Releases: sophgo/tpu-mlir
Releases · sophgo/tpu-mlir
v1.15-beta.0
feat: make lmem assignment stage more analyzable - define some commonly used LOG macro (Logger.h) - define some strinify function to show lmem type and timestep mode (LayerGroupDefs.h) - add show_timestep_table to print readable timestep table (BasicTimeStep.h/BasicTimeStep.cpp) - add many DEBUG_WITH_TYPE logs and comments in lmem assignment stage (BasicTimeStep.cpp/LmemAllocator.cpp/TimeStepMethod.cpp/SwPipeline.cpp) - rename some variables and function names for better represent the process(gen_all_mem_buffer_ts/tgt_min_address/...) - reduce assignLmemAddr cyclomatic complexity.(LmemAllocator.cpp:989) Change-Id: I31dadb9424be334da481f9dfbd45985ca89dc058
v1.14
[doc] refine user interface Change-Id: I887ad481b2a3b1f7dce4fe993399ec2afa093bb4
v1.14-beta.0
fix bug in build ppl Change-Id: Ib93341da7fa6b420f9fb9cd9e4b61dc21aeaf001
v1.13
add a16 matmul multi_core Change-Id: I10a9097ee52e324555f4a505ce18d7fe9b665803
v1.13-beta.0
[doc] layergroup opt intro Change-Id: I0797b73e4d020e9556da29d1c1a743b8c80a83ad
v1.12
Features
- Support for backend operators implemented using PPL.
- TPUv7-runtime CModel integrated with TPU-MLIR for BM1690 model CModel inference.
- Optimized inference speed for BM1690 Stable Diffusion 3.0 at 512 resolution to 0.72 img/s (Mac utilization: 41.9%).
- Support for training graph compilation of ResNet50-v1 through FxGraphConverter.
Bug Fixes
- Performance: Fixed the issue of performance degradation in SegNet.
- Functionality: Resolved the compilation comparison issue for BM1688 DeppLabv3P.
Known Issues
- Performance: Slight performance degradation observed in BM1690 YOLOv5-6 with 4 batch INT8 on eight cores.
v1.12-beta.0
combine slice and concate to new Rope ConcatToRope Change-Id: Ib15b12fe97117b96c6fe7267c96c3f714aac6ec4
v1.11
[python] distinguish data path model-zoo from regression Change-Id: I98fa0df1524f0b38d91cda02ab5d49876f7caee8 (cherry picked from commit fa082d0b29df8a82af77839df86349aabab86949)
v1.11-beta.0
[soc_dump] add doc Change-Id: Icaf313113415a9bf0ad9c75abdcb609d661c815b
TPU-MLIR v1.10 Release
Release Note
Enhancements:
- Added CUDA support for various operations like conv2d, MatMul, dwconv, pool2d, and more.
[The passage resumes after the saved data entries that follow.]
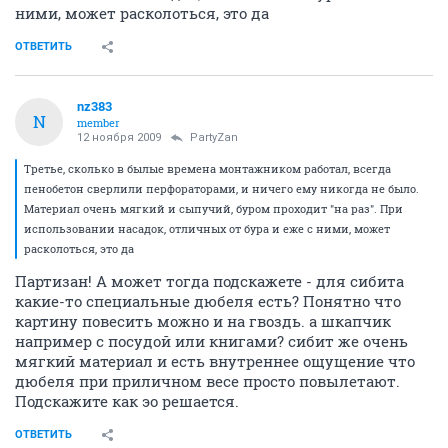
ними, может расколоться, это да
ОТВЕТИТЬ
nz383
N
member
12 ноября 2009
PartyZan
Третье, сколько в былые времена монтажником работал, всегда
пенобетон сверлили перфораторами, и ничего ему никогда не было.
Материал очень мягкий и сыпучий, буром проходит "на раз". При
использовании насадок, отличных от бура и еже с ними, может
расколоться, это да
Партизан! А может тогда подскажете - для сибита
какие-то специальные дюбеля есть? Понятно что
картину повесить можно и на гвоздь. а шкапчик
например с посудой или книгами? сибит же очень
мягкий материал и есть внутреннее ощущение что
дюбеля при приличном весе просто повылетают.
Подскажите как эо решается.
ОТВЕТИТЬ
- Improved performance for operations like MeanStdScale and softmax.
- Enhanced multi-core batch mm and added support for bm168x with CUDA.
- Refined CUDA code style and adjusted interfaces for various operations.
Bug Fixes:
- Fixed issues with matmul, calibration failures, conv pad problems, and various performance problems.
- Addressed bugs in model transformations, calibration, and various pattern issues.
- Resolved bugs in different model backends like ssd, vit, detr, and yolov5.
New Features:
- Added support for new models like resnet50, mobilenet_v2, shufflenet_v2, and yolox_s/alphapose_res50.
- Introduced new operations like RequantIntAxisOp and Depth2Space with CUDA support.
- Implemented new functionalities for better model inference and compilation.
Documentation Updates:
- Updated weight.md, calibration sections, and user interface details.
- Improved documentation for quick start, developer manual, and various tpulang interfaces.
- Enhanced documentation for model transformation parameters and tensor data arrangements.
Miscellaneous:
- Added new npz tools, modelzoo regression, and support for bmodel encryption.
- Fixed issues with various model performance, shape inference, and CUDA backend optimizations.
- Revived performance for models like yolov5s-6, bm1690 swin multicore, and more.